President Ian Khama will face his first acid test of his international statesmanship this week when he presides over the fate of Lesotho’s democracy.
Well known for being outspoken and his confrontational approach on other countries in the continent and the world at large, Khama who is Chairman of Southern African Development Community (SADC) will this week preside over a review of a SADC report compiled by the Justice Mpaphi Phumaphi led Commission.
The Office of the President issued a statement last week that the Government of Botswana will host the Double Troika Summit of the SADC Heads of State and Government in Gaborone on 18th January.
According to the statement, the Double Troika Summit, which will be chaired by President Khama will review the political and security situation in the Southern Africa Region with particular focus on the situation in the Kingdom of Lesotho.
Insiders this week confirmed that the troika will discuss the much awaited report on the death of former Lesotho army general, Maaparankwe Mahao.
The SADC Double Troika is made up of Botswana, Mozambique, Zimbabwe, South Africa, United Republic of Tanzania and the Kingdom of Swaziland.
There had been calls in the region and elsewhere that the chairmanship of the Troika, the SADC organ on Politics, Defence and Security Cooperation should go to Botswana. This was after President Khama allegedly criticised South Africa for its quite diplomacy on “disturbing” issues that needed SADC’s practical intervention.
At one stage Botswana was a lone voice in the region after it differed with SADC that elections in Zimbabwe were held in a fair and free atmosphere despite allegations of widespread rigging and systematic disenfranchisement.
Khama also broke ranks with the AU on the International Criminal Court’s outstanding warrant of arrest against Sudanese President Omar al-Bashir.
When Khama ascended to the helm of SADC as its Chairman in August last year there was fanfare as critics wanted to see a different kind of stewardship of the organisation that has been labelled as a toothless dog and a club of associates. Thus observes are also waiting to see whether SADC under the stewardship of Khama would rein in one of its own in the form of Lesotho after deliberations and recommendations of the Phumaphi report in Gaborone.

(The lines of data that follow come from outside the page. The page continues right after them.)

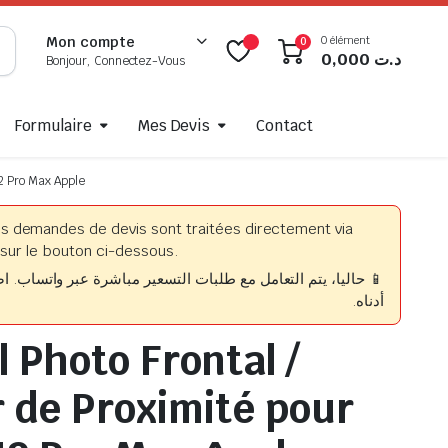
0 élément
Mon compte
0
0,000
د.ت
Bonjour, Connectez-Vous
Formulaire
Mes Devis
Contact
12 Pro Max Apple
es demandes de devis sont traitées directement via
sur le bouton ci-dessous.
حاليا، يتم التعامل مع طلبات التسعير مباشرة عبر واتساب. اضغط
أدناه.
 Photo Frontal /
 de Proximité pour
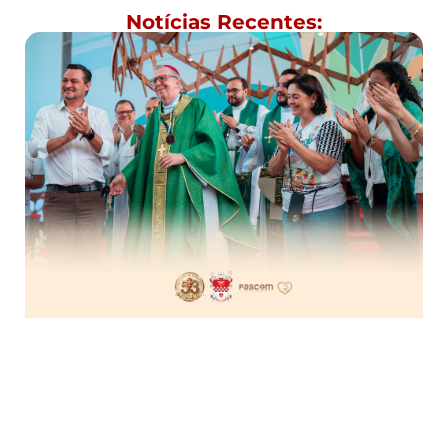
Notícias Recentes:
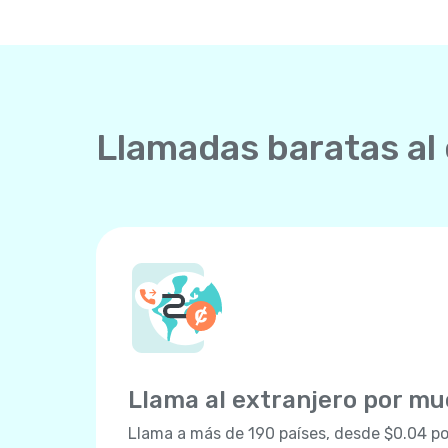
Llamadas baratas al
Llama al extranjero por m
Llama a más de 190 países, desde $0.04 po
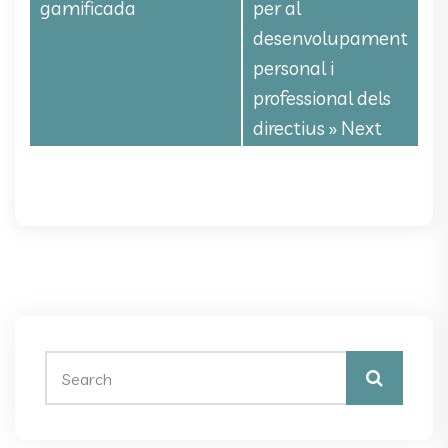
gamificada
per al
desenvolupament
personal i
professional dels
directius
» Next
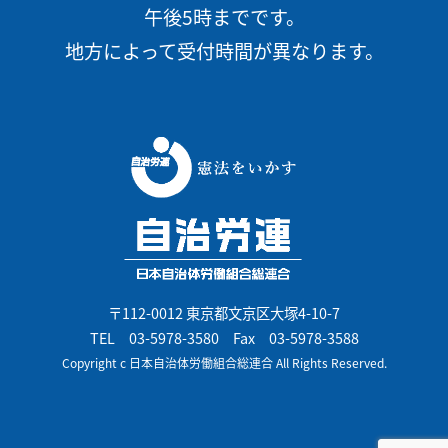
午後5時までです。
地方によって受付時間が異なります。
〒112-0012 東京都文京区大塚4-10-7
TEL
03-5978-3580
Fax 03-5978-3588
Copyright c 日本自治体労働組合総連合 All Rights Reserved.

Reports from Lesotho suggests that the Lesotho Government is likely to give SADC a hard time when called on to implement some of the recommendations contained in the report.
Despite being criticised recently of having toned down as a result of pushing a diplomatic approach that was unsustainable, Khama proved his critics wrong when he lashed out at Burundi’s President Pierre Nkurunziza during his press briefing in August last year as SADC Chair. He was commenting on reports that Nkurunziza’s country had been plunged into violence after he ran for a third-term despite strong domestic opposition.
“It doesn’t matter how you got there. At the end of the day, once you sit in the office and you assume all the functions and duties of that office, you are serving your term,” he said. “In my opinion, he (Nkurunziza) has served two terms”, Khama, whose country has term limits and who is serving his own second and last, said.
Last week, Zimbabwe’s state run The Herald accused Khama of not actively leading discussions on issues affecting the SADC region.
“Many would be forgiven for thinking that the position (of SADC chairman) has been retired especially after the visible tenure of President Mugabe who set the seminal discussions on industrialisation and value addition,” writes the paper.
According to the Herald “Five months down the line, nobody can be sure what is going on in his (Khama) mind as the face of the region.” The Herald also recommends that Khama should come out of the closet and address regional issues such as drought and food security as well as power challenges.